Courier Mail

Hitting The Road Again

Author: Candice Silverman

For Australian rockers The Living End, life on the road is not all flash and glamour. The band have returned from their Warped Tour of the US and are now full-steam into a lengthy Australian jaunt.

On the Warped Tour they took in some red-blooded rock ‘n’ roll behaviour with the odd party, including a bash at Hugh Hefner’s Playboy mansion to liven things up.

“It’s a pretty full-on tour, it was like boot camp,” frontman Chris Cheney says.

“At times, it wasn’t very luxurious. But that’s OK – neither is rock’n’roll.”

Even more reason to let their hair down at Hef’s.

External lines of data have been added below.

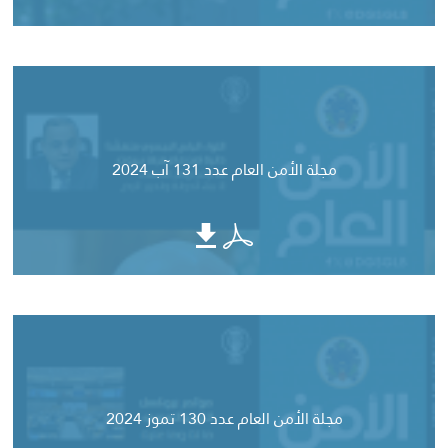
مجلة الأمن العام عدد 131 آب 2024
مجلة الأمن العام عدد 130 تموز 2024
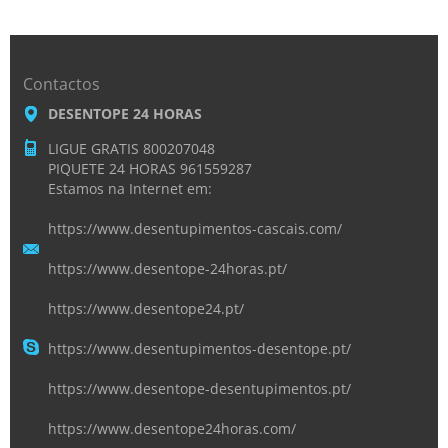
Contactos
DESENTOPE 24 HORAS
LIGUE GRATIS 800207048
PIQUETE 24 HORAS 961559287
Estamos na Internet em:
https://www.desentupimentos-cascais.com/
https://www.desentope-24horas.pt/
https://www.desentope24.pt/
https://www.desentupimentos-desentope.pt/
https://www.desentope-desentupimentos.pt/
https://www.desentope24horas.com/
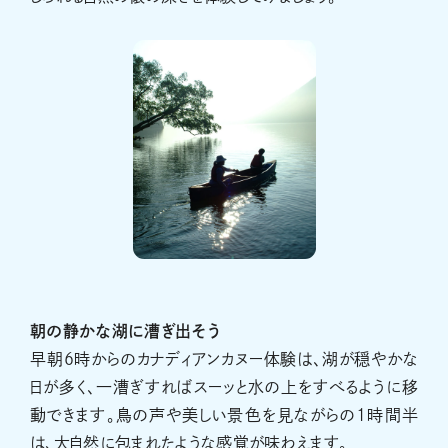
朝の静かな湖に漕ぎ出そう
早朝6時からのカナディアンカヌー体験は、湖が穏やかな
日が多く、一漕ぎすればスーッと水の上をすべるように移
動できます。鳥の声や美しい景色を見ながらの1時間半
は、大自然に包まれたような感覚が味わえます。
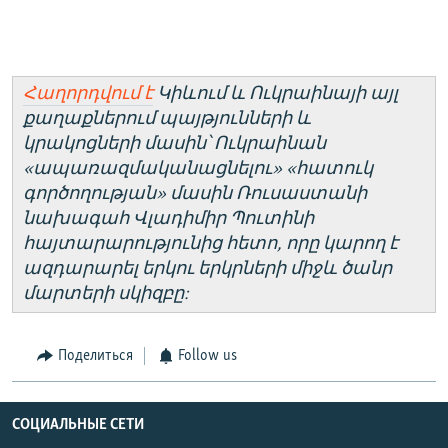
Հաղորդվում է
Կիևում և Ուկրաինայի այլ
քաղաքներում պայթյունների և
կրակոցների մասին՝ Ուկրաինան
«ապառազմականացնելու» «հատուկ
գործողության» մասին Ռուսաստանի
նախագահ Վլադիմիր Պուտինի
հայտարարությունից հետո, որը կարող է
ազդարարել երկու երկրների միջև ծանր
մարտերի սկիզբը:
Поделиться
Follow us
СОЦИАЛЬНЫЕ СЕТИ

“It was very surreal and very LA,” Cheney says. “There were lots of people like Vince Neil from Mötley Crüe and Ron Jeremy, a famous porn legend at the party, but it wasn’t like there were Playboy bunnies everywhere. Well, there were just a couple.”

The band’s two month stint in the US, which included a solo tour after Warped has seen them playing to large and enthusiastic crowds and racking up healthy album sales of State Of Emergency, which has only just hit shelves in the US.

“The reaction to the album has been great,” Cheney says. “There’s a really great vibe and it’s nice to be in the middle of it.”

But Cheney, who became a dad just seven months ago, spent the whole trip looking forward to being back in Australia to see his baby daughter.

“We are very lucky to do what we do, but the downside is getting homesick,” he says. “It’s not natural to take off for two months and say goodbye to your family and friends and travel around the world.

“It’s a weird situation and we always find ourselves coming home and feeling like we’re in a parallel universe where everyone is a bit older and doing different things. This is what we do and we wouldn’t change it for the world, but it is sort of a double-edged sword.”

The band have spent a week at home in Melbourne before they begin their marathon 34-date Australian tour over six weeks. In fact, their tour schedule looks like a return to the great days of touring rock in the 70s when Australian bands from the Ted Mulry Gang to AC/DC would play in stops everywhere from Whyalla to Kingaroy.